Thursday, May 12, 2011

Sarah Ferguson:"How do I get self-worth?" an existential cry for help

It was Sarah Ferguson, divorced wife of Prince Andrew, appearing on the Oprah Winfrey show yesterday, in a clip from an extensive documentary to be aired on Winfrey’s own network about her “search for herself” when she pleaded with Susan Orme, the financial guru, “Please tell me, how do I get self-worth?” that triggered something inside.

First, I was watching the program with my wife when I was struck with Ferguson’s desperate plea, as if there were something “outside” that she could “get” in order to become more acceptable to herself. Earlier, in another clip with Dr. Phil, he had told her directly, “I believe you are addicted to acceptance and approval of others.”
Here was being played out something that has become a Jungian Shadow for millions of people around the world, whose self-worth is measured in cars, square footage of their homes, the titles on their desks, the degrees on their walls, and the millions in their bank accounts. With all of these “objective” measurements of value, complete with the best brand names, people have become so accustomed to “having” and to measuring themselves by the value that others give them, that, as Ferguson also pointed out, when recalling negative press on a trip to Australia, when they dubbed her “fat, frumpy Fergie” shortly after the birth of her first daughter, “I believe my own press.”
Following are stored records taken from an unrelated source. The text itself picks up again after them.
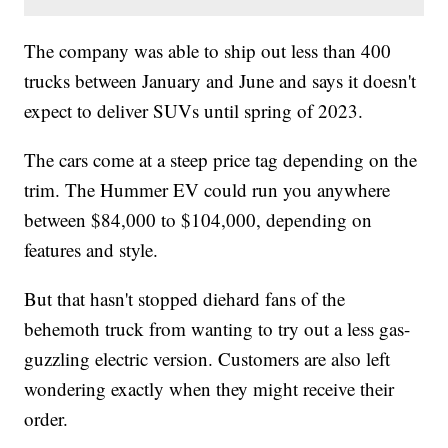
The company was able to ship out less than 400
trucks between January and June and says it doesn't
expect to deliver SUVs until spring of 2023.
The cars come at a steep price tag depending on the
trim. The Hummer EV could run you anywhere
between $84,000 to $104,000, depending on
features and style.
But that hasn't stopped diehard fans of the
behemoth truck from wanting to try out a less gas-
guzzling electric version. Customers are also left
wondering exactly when they might receive their
order.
What is politically correct, what is orthodox, what is conventional, what is stamped as “acceptable” are those whose conformity to the accepted and restricted way of being, of speaking, of acting, of dressing that we have become a “high-school” culture, in which the acceptance of our peers is more important than the strength of our opinions, our feelings, our attitudes and our beliefs.
We have become the pawns in a massive game of manipulation by advertising executives, whose control of the money that draws the designs, not only of our clothes but also of our preferred attitudes to race, to intellectual pursuits, to faith issues, to political ideology, to athletics, to food, and even to body size shape and “sensuality.”
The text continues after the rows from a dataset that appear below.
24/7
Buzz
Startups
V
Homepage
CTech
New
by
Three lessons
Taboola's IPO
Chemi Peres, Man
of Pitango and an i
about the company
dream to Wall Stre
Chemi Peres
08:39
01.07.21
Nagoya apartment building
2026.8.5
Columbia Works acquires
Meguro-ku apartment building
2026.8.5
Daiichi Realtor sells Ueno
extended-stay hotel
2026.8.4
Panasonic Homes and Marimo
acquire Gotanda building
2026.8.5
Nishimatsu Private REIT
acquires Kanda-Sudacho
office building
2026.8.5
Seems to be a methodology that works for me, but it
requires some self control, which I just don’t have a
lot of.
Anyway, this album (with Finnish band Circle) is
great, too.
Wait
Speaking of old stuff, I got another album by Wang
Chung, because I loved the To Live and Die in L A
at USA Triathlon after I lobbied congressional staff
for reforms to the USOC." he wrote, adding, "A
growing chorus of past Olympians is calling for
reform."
We watch something called “reality” TV, seduced by the extreme manipulation of both the advertisers and the producers of those shows, into believing that these are “reality” portrayals when, in fact, those very shows are more manipulative of our attitudes and perceptions that most television and film dramas. The reality shows cost between 50 and 75% less to produce than scripted dramas. They are left on the air for much longer, with lower ratings, whereas the dramatic shows with higher ratings are removed. Within the shows themselves, the editing and the staging and the final effect from what goes to air is so massaged as to be far removed from what reality actually gives us.
The U.S. president recently allowed that “the reality shows have seeped into our political discourse” suggesting that what is truth has become so blurred as to be almost indistinguishable from misrepresentation. The “reality” of the president’s birthplace has become a chapter in a kind of reality TV show, for the benefit of those whose contempt for the president knows no limits.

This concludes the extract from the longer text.